BEGIN

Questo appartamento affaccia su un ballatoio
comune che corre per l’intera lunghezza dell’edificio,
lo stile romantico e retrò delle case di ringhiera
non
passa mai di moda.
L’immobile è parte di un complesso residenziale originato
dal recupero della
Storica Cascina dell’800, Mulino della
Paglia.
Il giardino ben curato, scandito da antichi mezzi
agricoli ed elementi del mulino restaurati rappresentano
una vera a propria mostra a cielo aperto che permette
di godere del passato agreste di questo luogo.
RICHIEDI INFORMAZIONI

END
BEGIN

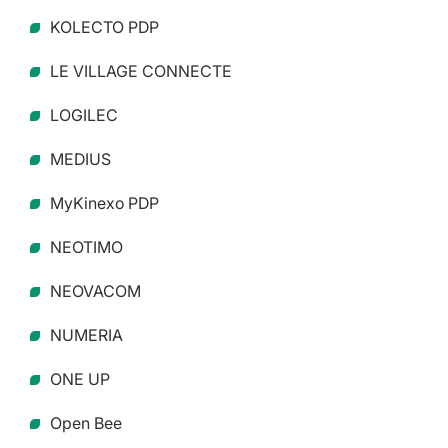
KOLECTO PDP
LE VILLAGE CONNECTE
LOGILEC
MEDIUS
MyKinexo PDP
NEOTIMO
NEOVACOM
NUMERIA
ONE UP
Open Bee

END

The response must hold only the lines above from the line with "Questo appartamento affaccia su un ballatoio" through the line with "RICHIEDI INFORMAZIONI", each copied exactly, both ends kept.

Questo appartamento affaccia su un ballatoio
comune che corre per l’intera lunghezza dell’edificio,
lo stile romantico e retrò delle case di ringhiera
non
passa mai di moda.
L’immobile è parte di un complesso residenziale originato
dal recupero della
Storica Cascina dell’800, Mulino della
Paglia.
Il giardino ben curato, scandito da antichi mezzi
agricoli ed elementi del mulino restaurati rappresentano
una vera a propria mostra a cielo aperto che permette
di godere del passato agreste di questo luogo.
RICHIEDI INFORMAZIONI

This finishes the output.